Tiba-tiba terjadi lonjakan popularitas cryptocurrency di seluruh dunia. Negara-negara, baik besar maupun kecil, berupaya mengintegrasikan blockchain dan mata uang kripto ke dalam perekonomian mereka dengan beralih ke digital.
Beberapa bank sentral berupaya memperkenalkan mata uang digital bank sentral (CBDC) mereka sendiri, sementara bank lain berfokus pada stablecoin.
Dengan populasi sekitar 18.000 jiwa, Palau mungkin bukan lokasi pertama yang terlintas dalam pikiran kebanyakan orang ketika memikirkan negara-negara yang berteknologi maju.
Namun, negara kepulauan kecil di Pasifik ini sedang melakukan kampanye agresif untuk menetapkan adopsi dan penerimaan resmi mata uang kripto.
Palau dan Ripple Sedang Mengerjakan Stablecoin Nasional
Menurut Presiden Republik Palau Surangel S. Whipps Jr., para insinyur teknologi informasi di negara tersebut telah secara proaktif mengeksplorasi potensi pengembangan stablecoin nasional dengan perusahaan blockchain Ripple Labs.

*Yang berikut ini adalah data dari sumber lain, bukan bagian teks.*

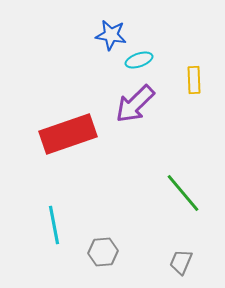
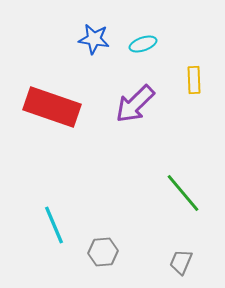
blue star: moved 17 px left, 4 px down
cyan ellipse: moved 4 px right, 16 px up
red rectangle: moved 16 px left, 27 px up; rotated 38 degrees clockwise
cyan line: rotated 12 degrees counterclockwise
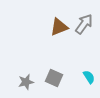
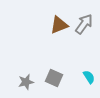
brown triangle: moved 2 px up
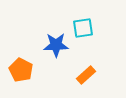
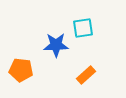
orange pentagon: rotated 20 degrees counterclockwise
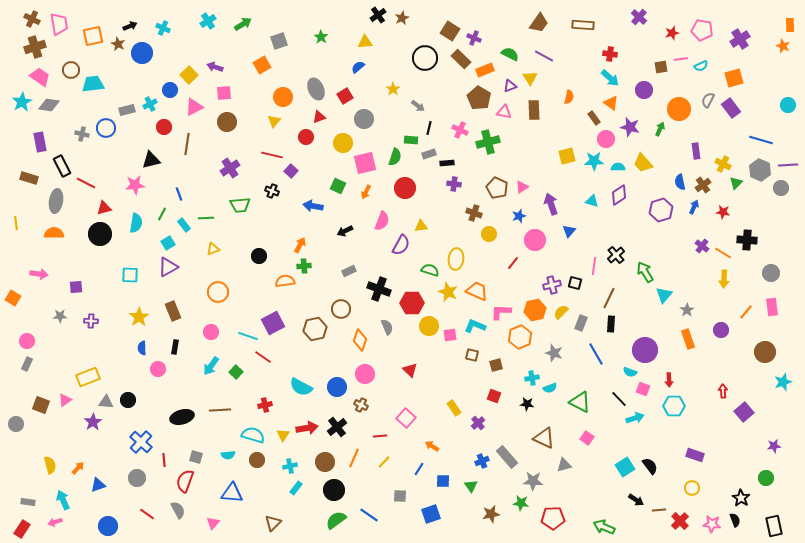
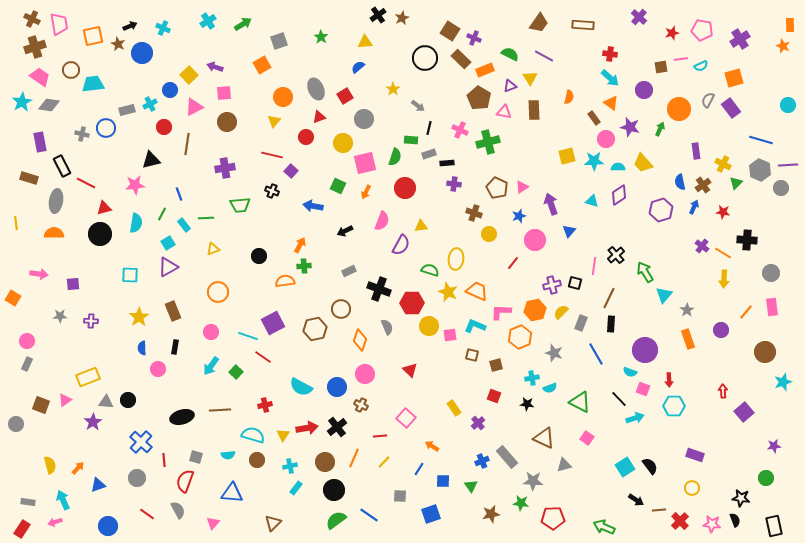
purple cross at (230, 168): moved 5 px left; rotated 24 degrees clockwise
purple square at (76, 287): moved 3 px left, 3 px up
black star at (741, 498): rotated 24 degrees counterclockwise
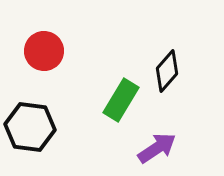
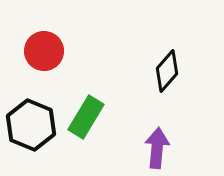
green rectangle: moved 35 px left, 17 px down
black hexagon: moved 1 px right, 2 px up; rotated 15 degrees clockwise
purple arrow: rotated 51 degrees counterclockwise
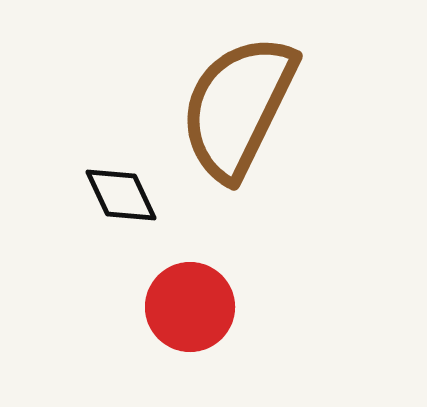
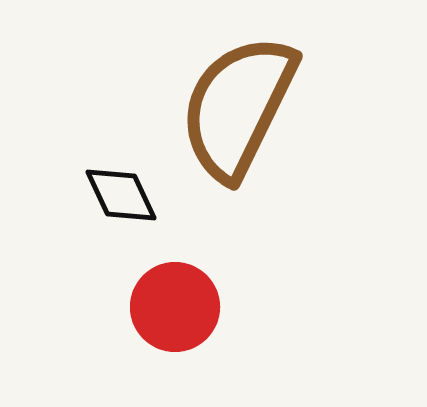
red circle: moved 15 px left
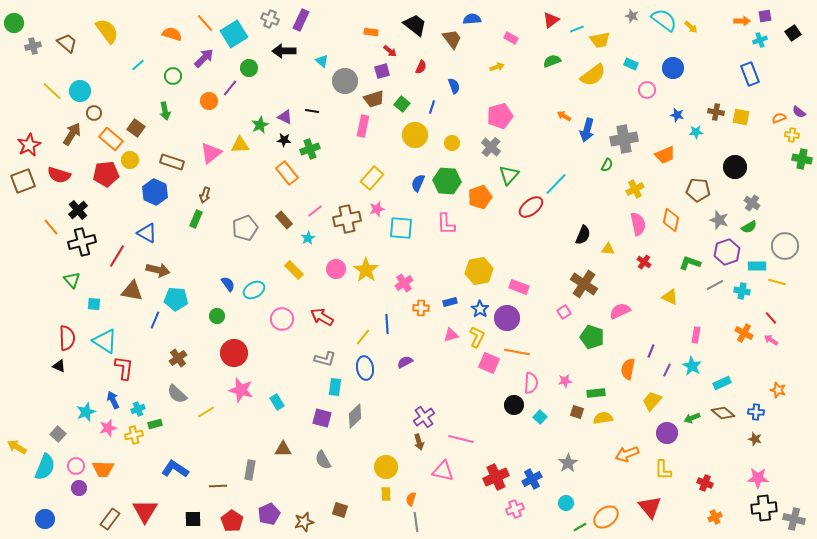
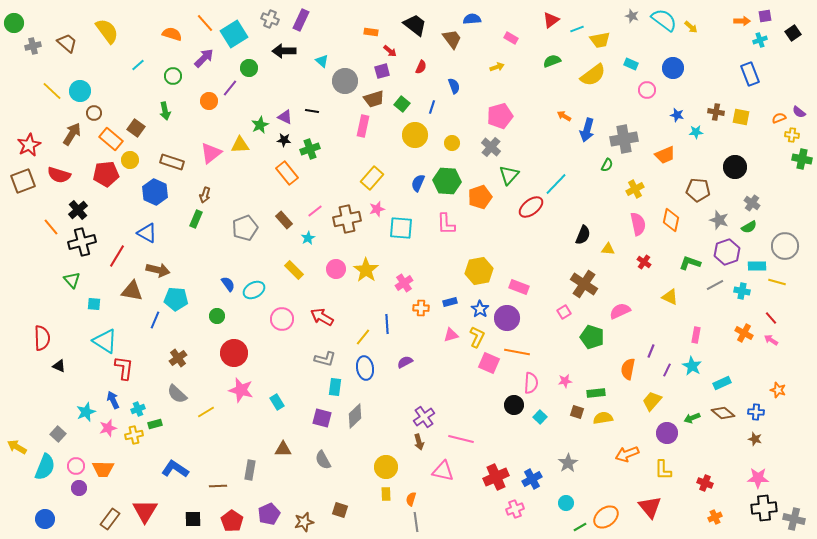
red semicircle at (67, 338): moved 25 px left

Presiden telah mendorong penerapan stablecoin sebagai metode untuk meningkatkan kualitas hidup masyarakat Palau dan mendiversifikasi perekonomian dari pariwisata, yang sebelum krisis kesehatan COVID-19 menyumbang sekitar 50% dari produk domestik bruto nusantara.
Dolar Amerika Serikat adalah mata uang resmi Palau, yang tidak memiliki bank sentral yang mapan.
Tujuan dari program stablecoin nasional adalah untuk mengembangkan stablecoin yang didukung oleh USD. Whipps mengkarakterisasi proposal stablecoin sebagai “langkah menuju mata uang digital bank sentral kita sendiri.”
Whipps juga membahas kunjungan CEO Binance Changpeng Zhao baru-baru ini ke negara kepulauan tersebut dan diskusi mereka tentang cara memanfaatkan infrastruktur pembayaran pertukaran kripto untuk memfasilitasi pembayaran bagi warga digital negara tersebut.
Stablecoin Terlihat Menopang Perekonomian Palau
“Ini adalah dunia baru bagi Palau […] dan salah satu keuntungan yang kami miliki adalah kami kecil dan mudah-mudahan kami dapat memobilisasi pemerintah kami dan lebih adaptif terhadap perubahan yang perlu dilakukan dalam lingkungan yang berubah dengan cepat ini,” Kata Whipps dalam kutipan Watcher Guru.
Menurut survei dari Graduate School USA, PDB Palau mengalami penurunan sebesar 8,7 persen pada tahun 2020, terutama disebabkan oleh runtuhnya sektor pariwisata akibat pandemi ini.
Whipps mengungkapkan pada awal tahun sebelumnya bahwa ia memperkirakan masyarakat akan membeli produk melalui ponsel cerdas mereka dan pegawai pemerintah akan mendapatkan bayaran instan dibandingkan harus menunggu berhari-hari hingga transaksi diproses di bank lokal.
Sementara itu, Whipps juga mengungkapkan bahwa dia mengadakan pertemuan virtual dengan salah satu pendiri Ethereum, Vitalik Buterin, di mana mereka membahas kemungkinan meluncurkan ekosistem R&S ID ke komunitas pengembang dan menentukan “bagaimana residensi digital Palau dapat berinteraksi dengan konsep begitu- disebut sistem ID terikat.”
Presiden melanjutkan:
“Kami juga mengkaji layanan lain yang mungkin kami tawarkan, seperti pendaftaran perusahaan elektronik, sehingga warga digital dapat melakukan bisnis global melalui portal R&S Palau yang mudah.”